On 12 January 1994, Ruiz-Mateos, as majority shareholder in Rayo Vallecano, named Rivero as his successor as club president. She became the first woman to preside over a La Liga club. Rivero said at her appointment that she did not know about nor care about football, a statement she would later repeat in court as defence against tax fraud charges from her presidency. During her presidency, the club led the league for four matchdays in 1999–2000 and qualified for the UEFA Cup in 2000–01, losing in the quarter-finals to compatriots Deportivo Alavés.

In 2002, Rivero signed Brazilian Milene Domingues, known as "Ronaldinha" for her relationship with Brazilian footballer Ronaldo who had moved to the Spanish capital to play for Real Madrid. The Royal Spanish Football Federation (RFEF) rules at the time prohibited foreign women from playing competitive games, but Domingues was signed to promote the club and other Ruiz-Mateos assets such as Dhul puddings. Rivero introduced Domingues by saying that she would "breed like a rabbit" like her and have twelve children, as she already had one.

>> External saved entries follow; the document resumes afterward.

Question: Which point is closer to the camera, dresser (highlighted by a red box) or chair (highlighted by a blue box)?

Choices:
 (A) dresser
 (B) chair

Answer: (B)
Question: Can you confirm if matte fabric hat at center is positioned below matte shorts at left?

Rayo Vallecano's Vallecas Stadium was renamed after Rivero in 2004, remaining that way until the sale of the club from Ruiz-Mateos to Raúl Martín Presa in May 2011. In February, the club had been one of ten Ruiz-Mateos companies to enter bankruptcy proceedings.

In September 2018, Rivero was sentenced to seven years in prison and a fine of €17 million for tax fraud committed as president of Rayo Vallecano between 2009 and 2010.

The Ruiz-Mateos and Rivero era at Rayo Vallecano is documented in the 2021 RTVE series Ruiz-Mateos, el primer fenómeno viral.